Este martes es de Marte. Valga el juego de palabras para resumir que el planeta rojo se encuentra a su distancia mínima de la Tierra desde el año 2003: 'tan solo' 56,57 millones de kilómetros. En términos galácticos, podríamos decir que Marte está 'al ladito' del planeta azul.

Si el viernes pasado pudimos disfrutar de un espectacular eclipse de la 'luna de sangre', al que se sumó la localización de Marte (que brilló inconfundible en el cielo junto al satélite), los aficionados a la astronomía deberían volver a sacar esta noche sus telescopios.

Marte se encuentra ahora en la mejor posición para observarlo desde hace quince años, por lo que es posible verlo más grande y con mayor claridad. Además, territorios como Sudamérica, Sudáfrica y Australia lo tendrán literalmente encima de sus cabezas.

Según detalla la NASA, el planeta rojo está en oposición al Sol desde el viernes y este martes su diámetro aparente será casi el mayor posible: 24,3 segundos de arco (25,1 sería su máximo).

Así, a través de un telescopio su disco se verá casi tan grande como el de la Luna. Y, aunque no alcanzará el brillo de Venus, si superará en cambio al de Júpiter.

La terraformación, imposible de momento

La "terraformación" es un hipotético proceso que permitiría cambiar las condiciones de un planeta para hacerlo habitable para las especies de la Tierra. Marte sería el candidato más idóneo si no fuera porque carece del dióxido de carbono suficiente. Pero un artículo publicado en Nature Astronomy indica que ese proceso no es "una posibilidad viable con la tecnología actual".

La semana pasada se anunció la existencia de un lago de agua líquida y salada bajo el hielo de su polo sur. Dos expertos de la Universidad de Colorado Burden y la Universidad de Arizona (ambas en EE UU), Bruce Jakosky y Christopher Edwards, han revisado la idea de la terraformación a la luz de los actuales conocimientos sobre Marte.

Entre las posibles ideas, se ha teorizado con liberar a la atmósfera los gases de efectos invernadero almacenados en sus rocas y casquetes polares, para que la atmósfera fuera más densa, el planeta se calentase y así lograr que el agua líquida pudiera permanecer en la superficie. Los investigadores se centraron en el CO2 disponible en el planeta rojo, el único gas de efecto invernadero presente en cantidad suficiente para producir un calentamiento significativo.
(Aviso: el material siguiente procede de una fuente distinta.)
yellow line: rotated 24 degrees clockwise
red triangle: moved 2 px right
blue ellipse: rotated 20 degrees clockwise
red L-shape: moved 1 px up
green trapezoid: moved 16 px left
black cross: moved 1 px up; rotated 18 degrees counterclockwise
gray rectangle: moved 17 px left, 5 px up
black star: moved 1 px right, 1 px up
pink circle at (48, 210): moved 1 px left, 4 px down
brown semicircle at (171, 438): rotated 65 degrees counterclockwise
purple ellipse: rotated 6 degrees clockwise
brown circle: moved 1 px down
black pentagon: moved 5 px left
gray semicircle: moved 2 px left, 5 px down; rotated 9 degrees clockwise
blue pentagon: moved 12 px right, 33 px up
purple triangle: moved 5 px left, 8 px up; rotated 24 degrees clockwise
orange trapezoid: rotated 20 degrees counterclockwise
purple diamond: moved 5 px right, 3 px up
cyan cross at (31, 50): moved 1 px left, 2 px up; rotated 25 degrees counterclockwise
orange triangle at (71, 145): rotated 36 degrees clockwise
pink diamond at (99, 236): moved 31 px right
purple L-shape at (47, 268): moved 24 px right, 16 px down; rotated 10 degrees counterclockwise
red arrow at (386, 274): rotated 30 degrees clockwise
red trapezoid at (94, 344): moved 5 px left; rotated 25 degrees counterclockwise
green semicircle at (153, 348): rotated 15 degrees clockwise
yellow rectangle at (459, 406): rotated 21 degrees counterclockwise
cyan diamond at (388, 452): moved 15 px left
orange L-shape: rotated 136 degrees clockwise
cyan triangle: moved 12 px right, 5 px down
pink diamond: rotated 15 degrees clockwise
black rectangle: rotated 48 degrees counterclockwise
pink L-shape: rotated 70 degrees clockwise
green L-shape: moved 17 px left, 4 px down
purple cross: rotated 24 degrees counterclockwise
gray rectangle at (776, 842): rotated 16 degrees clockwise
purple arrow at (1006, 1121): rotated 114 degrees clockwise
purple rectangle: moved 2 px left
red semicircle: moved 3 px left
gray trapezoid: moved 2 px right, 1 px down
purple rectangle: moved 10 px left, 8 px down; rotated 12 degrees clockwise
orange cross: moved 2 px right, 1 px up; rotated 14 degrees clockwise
Para ello usaron los datos proporcionados por los rovers y sondas espaciales durante los últimos veinte años, relativos al CO2 accesible tanto en la superficie de Marte como en los reservorios subterráneos, así como las continuas emisiones de este gas al espacio. En el mejor de los escenarios, "solo podría triplicar la presión atmosférica de Marte", un quinto del cambio necesario para hacer que fuera habitable, y aumentaría la temperatura en menos de diez grados.

Además, la mayor parte de CO2 presente en los reservorios no puede ser fácilmente movilizado hacia la atmósfera. Así, los autores concluyen que "terraformar Marte usando el CO2 conocido en el planeta necesitaría de tecnologías que están muy por delante de las disponibles actualmente".